Interesting as I was reading this I was trying to think back to the worst time in my life and the best, and I can't think of either. I can think of bad and good times, but I'm not able to differentiate between the worst of the worst or the best of the best.

Marjorie said...

The other day I had a momentary flashback to the worst time in my life. Thinking back and remembering can't compare to a flashback. The flashback holds all the pain, heartache, and anxiety of the real thing for just a few seconds. It freaked me out!

I'm glad you decided to go back to Japan. I think that I might not have gone back. I'm not as brave as you.

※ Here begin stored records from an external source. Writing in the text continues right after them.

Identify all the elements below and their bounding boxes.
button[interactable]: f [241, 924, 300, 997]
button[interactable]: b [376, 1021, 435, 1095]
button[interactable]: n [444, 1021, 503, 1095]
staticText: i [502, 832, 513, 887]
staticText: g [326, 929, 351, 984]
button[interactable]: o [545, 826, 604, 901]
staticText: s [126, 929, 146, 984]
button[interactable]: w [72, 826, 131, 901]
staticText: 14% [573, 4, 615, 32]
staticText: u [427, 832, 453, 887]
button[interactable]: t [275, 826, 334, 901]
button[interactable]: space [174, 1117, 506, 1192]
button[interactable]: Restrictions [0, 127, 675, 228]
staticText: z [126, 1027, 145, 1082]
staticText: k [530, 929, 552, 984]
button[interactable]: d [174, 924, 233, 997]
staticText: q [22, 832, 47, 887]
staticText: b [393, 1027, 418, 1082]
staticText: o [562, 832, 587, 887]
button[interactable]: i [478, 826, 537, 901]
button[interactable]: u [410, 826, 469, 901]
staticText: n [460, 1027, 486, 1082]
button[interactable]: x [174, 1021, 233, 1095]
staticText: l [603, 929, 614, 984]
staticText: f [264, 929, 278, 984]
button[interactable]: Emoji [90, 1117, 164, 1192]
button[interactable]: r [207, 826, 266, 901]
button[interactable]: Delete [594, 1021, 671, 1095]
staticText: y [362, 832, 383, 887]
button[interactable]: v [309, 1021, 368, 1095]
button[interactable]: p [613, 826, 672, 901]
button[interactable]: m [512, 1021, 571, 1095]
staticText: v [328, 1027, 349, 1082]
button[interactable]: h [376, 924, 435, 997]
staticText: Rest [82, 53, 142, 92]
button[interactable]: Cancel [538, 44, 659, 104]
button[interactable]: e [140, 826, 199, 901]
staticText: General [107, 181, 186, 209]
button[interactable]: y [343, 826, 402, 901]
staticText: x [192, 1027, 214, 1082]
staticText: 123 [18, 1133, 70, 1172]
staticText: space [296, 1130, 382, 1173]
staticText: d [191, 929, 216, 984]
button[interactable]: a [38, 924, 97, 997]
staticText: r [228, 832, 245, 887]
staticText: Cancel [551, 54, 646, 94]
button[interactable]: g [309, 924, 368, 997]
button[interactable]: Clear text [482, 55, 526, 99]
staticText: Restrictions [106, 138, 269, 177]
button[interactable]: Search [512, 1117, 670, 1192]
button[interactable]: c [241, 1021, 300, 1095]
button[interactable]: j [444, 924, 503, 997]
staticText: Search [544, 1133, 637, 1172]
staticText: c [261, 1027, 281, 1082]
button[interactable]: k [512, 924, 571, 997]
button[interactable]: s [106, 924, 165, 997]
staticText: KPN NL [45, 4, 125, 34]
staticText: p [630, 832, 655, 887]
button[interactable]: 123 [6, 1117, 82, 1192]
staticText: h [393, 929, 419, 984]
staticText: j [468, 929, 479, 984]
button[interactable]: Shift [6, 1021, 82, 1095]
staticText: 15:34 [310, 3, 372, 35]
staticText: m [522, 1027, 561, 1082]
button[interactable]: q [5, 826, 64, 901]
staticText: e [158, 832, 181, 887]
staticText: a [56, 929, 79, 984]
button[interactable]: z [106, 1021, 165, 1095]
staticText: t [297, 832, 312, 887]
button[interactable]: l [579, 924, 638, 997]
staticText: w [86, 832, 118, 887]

welcome to my world of poetry said...

I can think back to the night my husband passed away and my life changed. The hardness of the moment he went has gone but in place is a thought of pride of meeting him, loving him, marrying him and having his children. I still miss him and always will but that worst moment has mellowed over the years.

Yvonne.

Michael Offutt said...

My brother said an odd thing to me the other day that I thought may be applicable in some way to your post. He said, "Have you ever wanted to know about the day that you die?" I replied, "No way...I don't want to know that at all. Why would you?" His response was simply, "It would allow me to plan for it so that I had all of my arrangements taken care of ahead of time and I could die knowing that my funeral was going to be perfect."

Cold As Heaven said...

I've never experienced a significant earth quake. Earth quakes are very interesting from a scientific point of view, the source mechanisms by which they are released, and the propagation of the various modes of seismic waves. I would liked to experience an average size earth quake, big enough to feel the nature of it, but not causing damage

Cold As Heaven

Kelly said...

I had a little trouble with your exercise because time tempers our emotions (or at least it has mine).

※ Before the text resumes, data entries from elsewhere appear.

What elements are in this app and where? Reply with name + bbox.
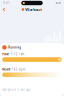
button[interactable]: Heart rate progress bbox=[2, 72, 62, 77]
staticText: 5:12 / km bbox=[11, 52, 24, 56]
staticText: 142 bpm bbox=[12, 68, 25, 71]
staticText: 9:41 bbox=[3, 1, 10, 5]
staticText: Heart bbox=[2, 68, 10, 71]
staticText: Last synced 2 min ago bbox=[2, 88, 31, 92]
button[interactable]: Pace progress bbox=[2, 57, 62, 62]
staticText: Pace bbox=[2, 52, 9, 56]
button[interactable]: Back bbox=[1, 6, 7, 13]
staticText: Workout bbox=[25, 7, 42, 12]
staticText: Running bbox=[8, 46, 21, 49]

I definitely think it's a good thing that we can't see the future.

Leslie said...

You may be interested in this:
"Thousands of people across the world who survive devastating earthquakes are living with the trauma of the disaster compounded by the experiences of aftershocks. Claudia Hammond talks to Metin Basoglu, a psychiatrist who has developed a method of mass psychological treatment for survivors of disasters like these, based on his research with over 10,000 people who lived through the Turkish earthquake of 1999. Could a single session of this kind of therapy really make a difference?"
It comes from a description of an article on a radio programme which I just happened to hear yesterday:
http://www.bbc.co.uk/programmes/b0112g4r
I'm not sure if the link to the audio stream will work outside the UK but if you want more info, please let me know.

NESLiiCE said...

nice blog

sue said...

I have no trouble thinking of the most terrifying experiences - having my 10 day old son stop breathing and turn blue in my arms is pretty high on the list (he survived) and being at a party and having a guest rush in to say my daughter had been hit by a car as she was crossing the road to the party (it turned out to be another guest - who recovered well) having my adored cousin and aunt killed in different car crashes - but the best? That's harder. But would I want to have known ahead - no way, and there's no way I'd choose to have had those experiences either.